One of my favorite features of this assignment function is the ability to save assignments in the Repertoire library on the teacher’s account. This function makes it easy and fast to create assignments for multiple students. For example, instead of having to create a “C major scale” task every single time a student has to practice scales, I can go to my library and send this previously saved template to multiple students, with all the presets already set (number of days, time per day, and any tips or notes regarding the scale). This has saved me so much time after each lesson and my library of tasks continues to expand the more I teach.
Another game-changer is the ability for both students and teachers to send audio recordings. When creating assignments, teachers can record themselves playing the piece or a portion of the piece to provide the student a reference during their practice.

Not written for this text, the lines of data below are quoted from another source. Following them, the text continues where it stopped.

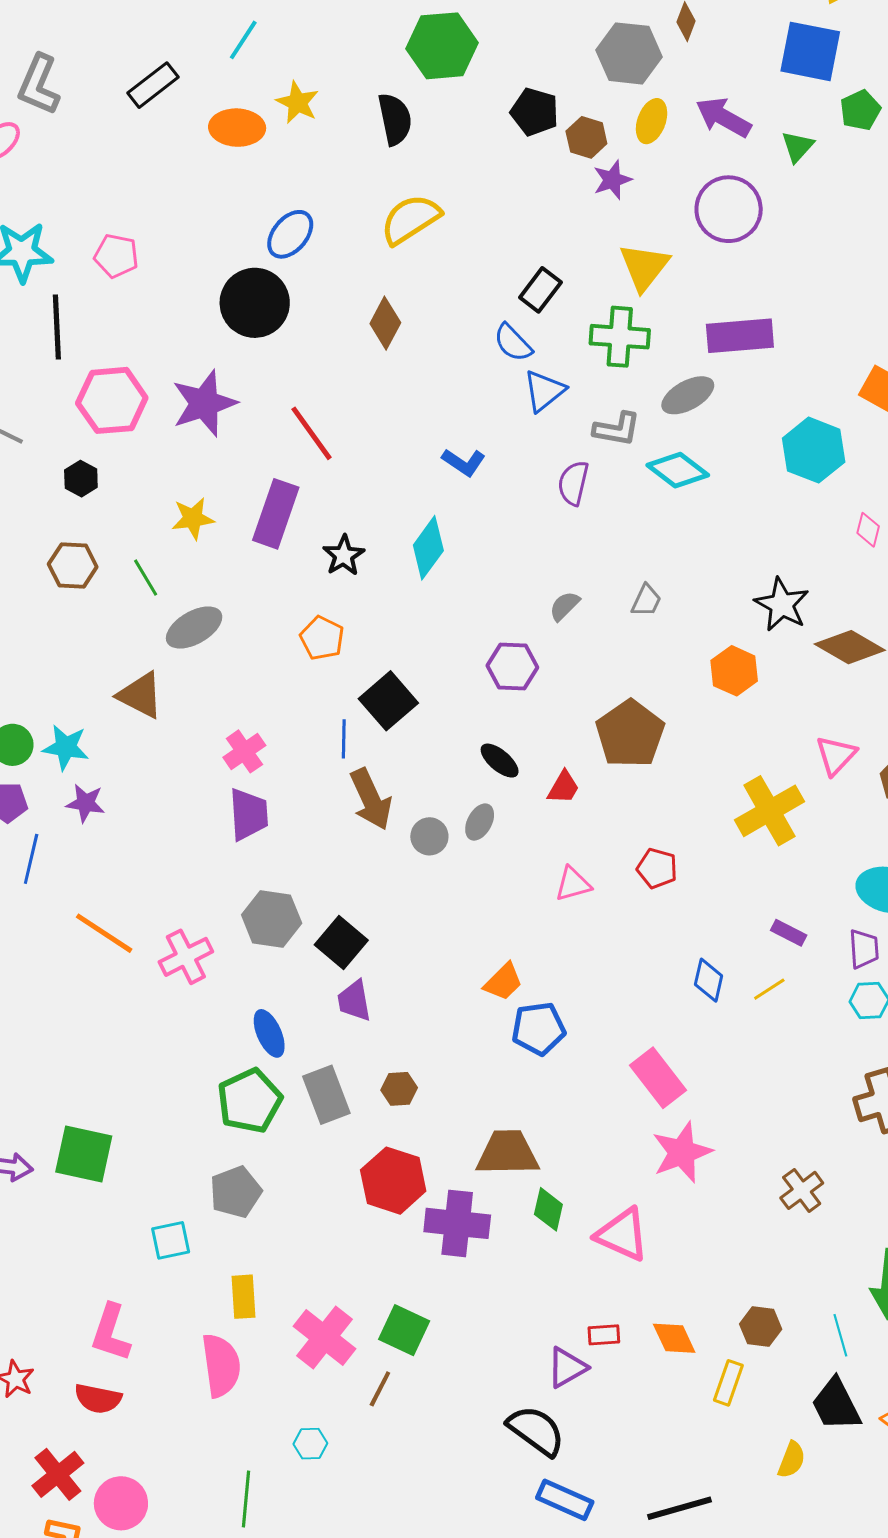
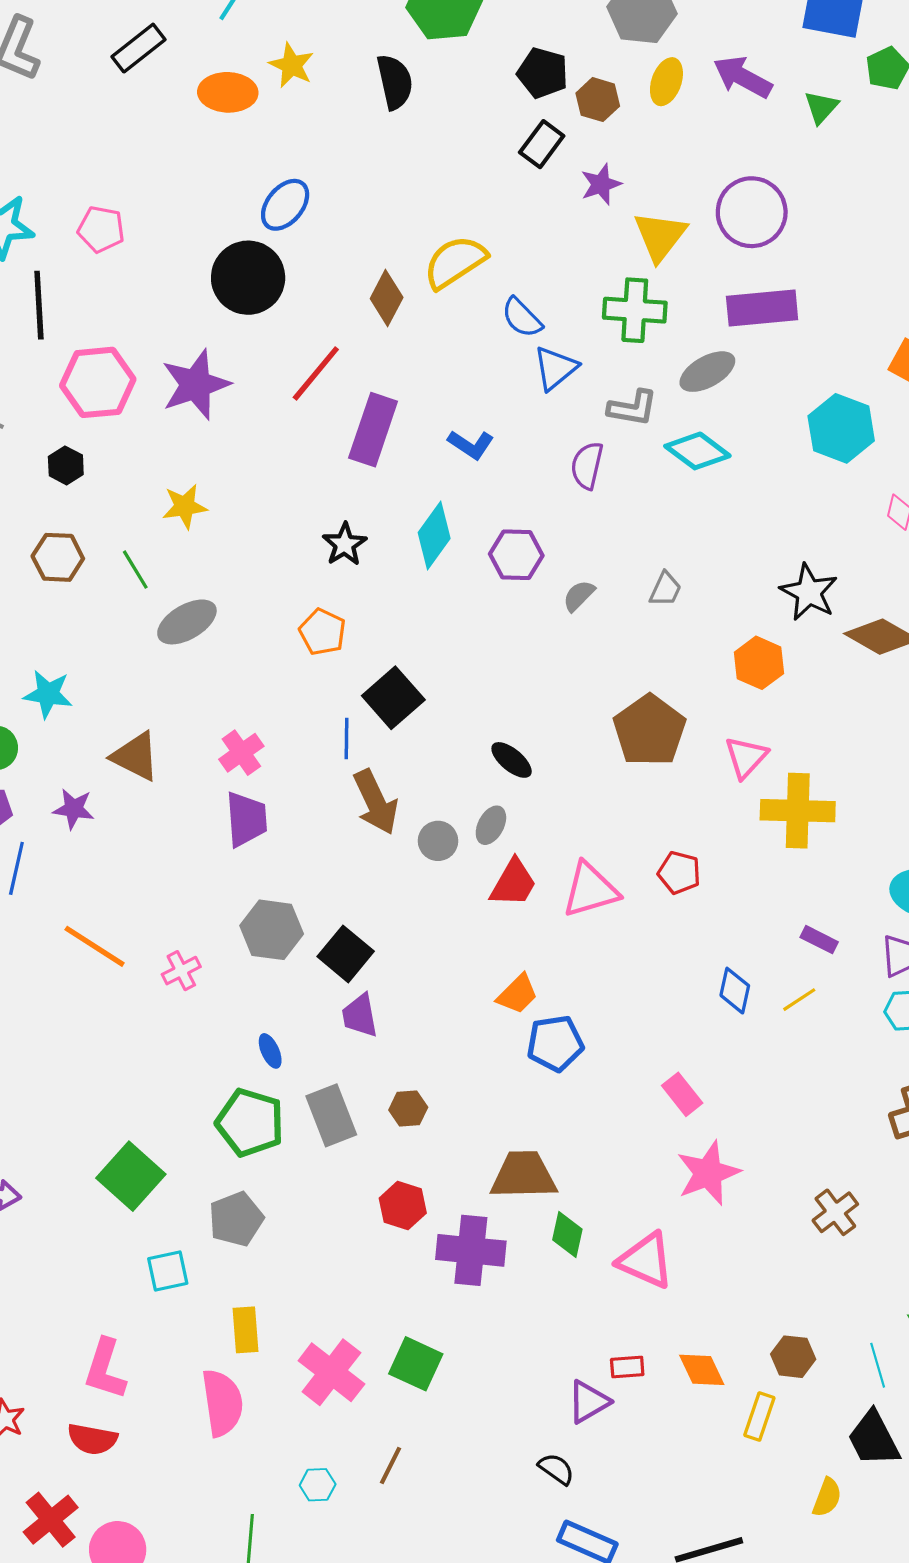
purple star: (612, 180) -> (601, 184), moved
purple circle: (729, 209) -> (752, 212), moved
yellow semicircle: (411, 219) -> (455, 262), moved
black rectangle: (540, 290) -> (542, 144), moved
red line: (311, 433) -> (316, 373), moved, turned 76
purple rectangle: (276, 514) -> (373, 430), moved
purple hexagon: (512, 667) -> (516, 555), moved
brown triangle: (140, 695) -> (135, 756), moved
cyan star: (66, 747) -> (48, 694), moved
pink triangle: (836, 755) -> (746, 757), moved
red trapezoid: (563, 787) -> (513, 883), moved, size x1.4
yellow cross: (769, 811) -> (798, 811), turned 32
pink triangle: (573, 884) -> (590, 890), size x1.5
pink cross: (186, 957) -> (181, 971), size x0.7
blue ellipse: (269, 1033) -> (270, 1051), size x0.7
pink rectangle: (658, 1078) -> (682, 1094), size x0.7
green pentagon: (250, 1101) -> (250, 1123), turned -30
green square: (84, 1154) -> (131, 1176), moved, turned 30
red hexagon: (393, 1181) -> (403, 1206), size x0.7
brown line: (380, 1389) -> (390, 1465), moved
black semicircle: (536, 1431) -> (556, 1469), size x0.6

Every single student has told me that this is so helpful, as they can listen to how a piece should sound and know what to aim for.
Other forms of media can be linked to each assignment, such as YouTube links, PDFs of scores, or photos and videos from your Photos app.

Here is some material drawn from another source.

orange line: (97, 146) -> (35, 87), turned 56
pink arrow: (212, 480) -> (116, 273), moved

On the flip side, students can send an audio recording of their progress. Teachers can monitor the student’s progress by offering feedback halfway through the week on the current progress of the piece, or even assign new pieces if the student has mastered the assignment early! It even helps save lesson time, as I have often asked students to send audio recordings of the pieces we did not have time to address in the lesson for general comments, allowing them to continue working on and improving all their pieces throughout the week. With the increasing number of lessons held virtually, I’ve also needed to have students with poor Internet connection send recordings before the lesson so that I could hear their play-through clearly – which also saves time in the lesson itself! Ever wonder what your students sound like in-person having heard them over Zoom for months? Have them record a piece over Tonara and you will get a better idea!
Messaging and Stickers
Students can directly message you within the app, and many cute stickers are available to encourage the student to practice. Additionally, students are reminded through their chat 30 minutes before their lesson with the teacher’s Zoom link included (if using Zoom). This offers a clear and easy way to access the lesson, and should offer no excuse for forgetting lessons!
Group chats can be created by the teacher for studio-wide announcements or to encourage friendly discussion and sharing between students.

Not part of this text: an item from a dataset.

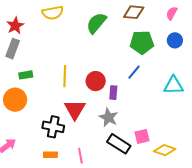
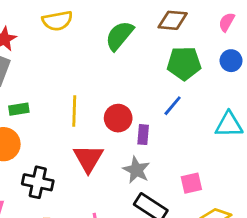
black cross: (53, 127) -> (38, 182), moved
pink square: (142, 136) -> (191, 183), moved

Tonara Studio helps you manage your studio by including everything in one place. When creating the student’s account at the beginning, you can include the student’s email and phone number for easy access. The calendar tab shows all lessons and the studio list itself allows you to have all your students’ names and information in one place.
The Tonara Studio app is an amazing studio tool to supplement the lesson themselves. With the practicing incentive and the leaderboard, chat, and assignment features, students are more engaged and active between lessons, adding to their overall enjoyment and growth in music. For the teacher, this is a game-changer in keeping your studio organized, allowing you to spend more quality time on your student’s progress and growth.